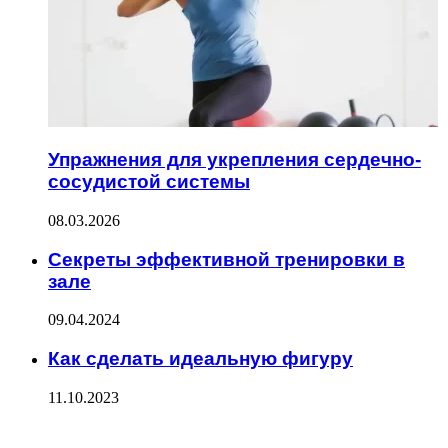
Упражнения для укрепления сердечно-
сосудистой системы
08.03.2026
Секреты эффективной тренировки в
зале
09.04.2024
Как сделать идеальную фигуру
11.10.2023
ФОТОГАЛЕРЕЯ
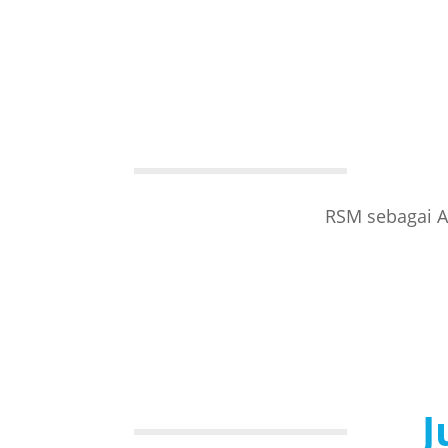
RSM sebagai A
J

● **REQUIRED ACTION**:
Without including any pictures, reproduce the data exactly.

● **ANSWER TO THE EXERCISE**:
Упражнения для укрепления сердечно-
сосудистой системы
08.03.2026
Секреты эффективной тренировки в
зале
09.04.2024
Как сделать идеальную фигуру
11.10.2023
ФОТОГАЛЕРЕЯ
RSM sebagai A
J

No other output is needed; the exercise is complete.